§ **PROBLEM**: Transcribe exactly, and only, the lines that fall between the line containing "Моя компания больше" and the last line of the material, both ends included, omitting any pictures.
STORED DATA Start Marker
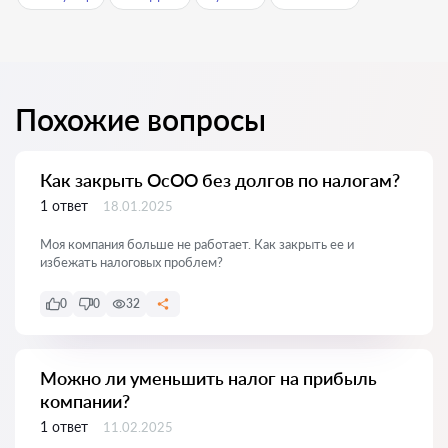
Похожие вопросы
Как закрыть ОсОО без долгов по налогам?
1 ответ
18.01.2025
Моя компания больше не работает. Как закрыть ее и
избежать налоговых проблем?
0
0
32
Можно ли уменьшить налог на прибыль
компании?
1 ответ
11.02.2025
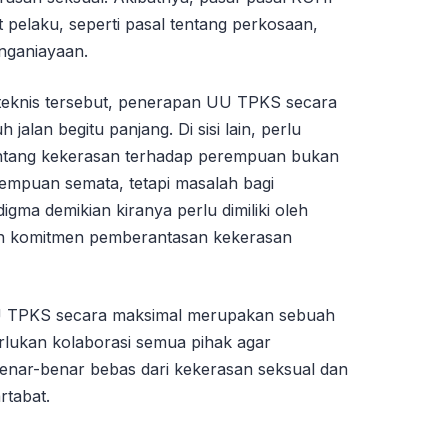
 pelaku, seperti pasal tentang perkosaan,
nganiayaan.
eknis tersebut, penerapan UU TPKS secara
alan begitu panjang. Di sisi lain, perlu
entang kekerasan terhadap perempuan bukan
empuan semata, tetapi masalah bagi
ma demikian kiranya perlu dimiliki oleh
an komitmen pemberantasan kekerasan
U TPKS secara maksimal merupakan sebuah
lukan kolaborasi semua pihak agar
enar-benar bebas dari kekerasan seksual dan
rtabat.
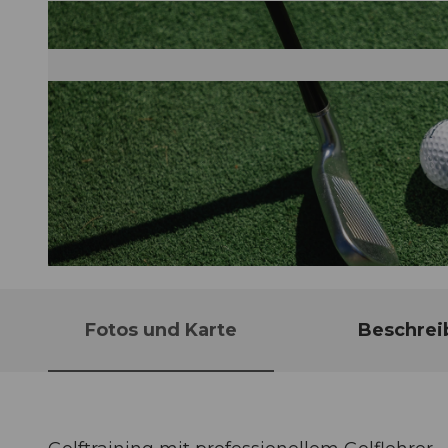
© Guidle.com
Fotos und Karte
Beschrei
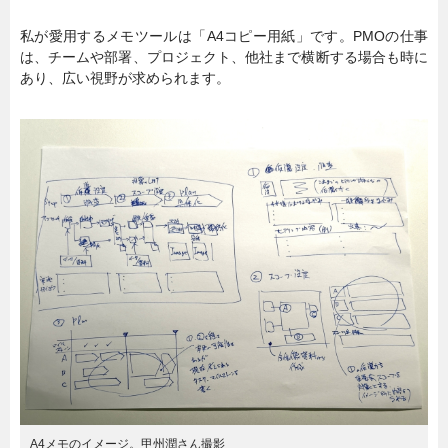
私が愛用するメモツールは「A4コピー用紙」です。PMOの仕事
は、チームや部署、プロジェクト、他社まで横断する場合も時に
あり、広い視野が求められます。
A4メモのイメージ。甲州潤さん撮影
STORED DATA End Marker
§ **SOLUTION FOR THIS EXERCISE**:
Моя компания больше не работает. Как закрыть ее и
избежать налоговых проблем?
0
0
32
Можно ли уменьшить налог на прибыль
компании?
1 ответ
11.02.2025
 pelaku, seperti pasal tentang perkosaan,
nganiayaan.
eknis tersebut, penerapan UU TPKS secara
alan begitu panjang. Di sisi lain, perlu
entang kekerasan terhadap perempuan bukan
empuan semata, tetapi masalah bagi
ma demikian kiranya perlu dimiliki oleh
an komitmen pemberantasan kekerasan
U TPKS secara maksimal merupakan sebuah
lukan kolaborasi semua pihak agar
enar-benar bebas dari kekerasan seksual dan
rtabat.
© Guidle.com
Fotos und Karte
Beschrei
私が愛用するメモツールは「A4コピー用紙」です。PMOの仕事
は、チームや部署、プロジェクト、他社まで横断する場合も時に
あり、広い視野が求められます。
A4メモのイメージ。甲州潤さん撮影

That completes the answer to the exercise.